Mario Basler sieht für Kai Havertz eine andere Rolle bei Standards der deutschen Nationalmannschaft
Mario Basler sieht für Kai Havertz eine andere Rolle bei Standards der deutschen Nationalmannschaft

„Alle sind lieb, nett und haben keine Persönlichkeit. Das Ziel lautet: Keiner soll böse auf mich sein. Das beobachte nicht nur ich. Wenn ich mit meinen Kumpels oder anderen Fans darüber rede, sagen alle: Das ist langweilig. Sie kennen die Spieler gar nicht mehr richtig. Es fehlen Spieler, die man richtig lieben kann. Wie zum Beispiel ein Mario Basler, der ein bisschen anders war. Der auch mal offen ein paar Zigaretten mehr geraucht hat“ führt Huth weiter aus:

„Der Fußball ist ein riesiges Produkt und die Vereine haben Angst, dass dieses Produkt mit negativen Aussagen verschlechtert wird. Wenn du eine andere Meinung hast, wirst du sofort gesperrt oder kriegst eine Geldstrafe. Als Fußballer bist du vom System eingeengt. Du hast nicht viel Freiraum, um eine andere Meinung zu vertreten. Entweder du passt rein, oder du hast Probleme.“

Robert Huth macht den Pilotenschein

Der ehemalige Innenverteidiger, der vor drei Jahren seine Karriere beendet hat, hat inzwischen Abstand vom Fußball gewonnen und macht derzeit einen Pilotenschein.

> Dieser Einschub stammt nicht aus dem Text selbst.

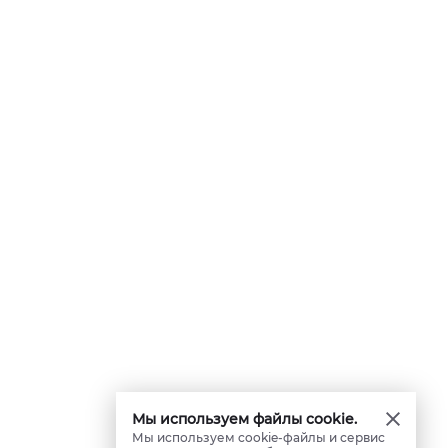
Мы используем файлы cookie.
Мы используем cookie-файлы и сервис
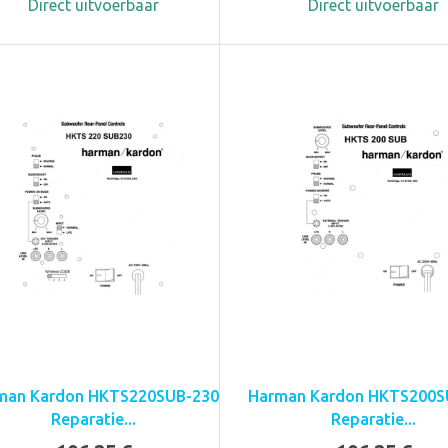
Direct uitvoerbaar
Direct uitvoerbaar
man Kardon HKTS220SUB-230
Harman Kardon HKTS200S
Reparatie...
Reparatie...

„Fliegen war schon immer mein Ding. Ich will einen kleinen Zweisitzer fliegen, keine Boeing oder einen Airbus“, sagte Huth: „Ich bin als Kind nicht viel geflogen, habe aber gerne in den Himmel geschaut und Flugzeuge beobachtet. Seitdem interessiere ich mich dafür.“

Wegen Corona und den dadurch geltenden Bestimmungen musste er zunächst eine Pause mit den Flugstunden einlegen. Sein Umzug von England nach Berlin und der Brexit sorgten dann dafür, dass der langjährige Premier-League-Profi in Deutschland nochmal „von vorne anfangen“ musste.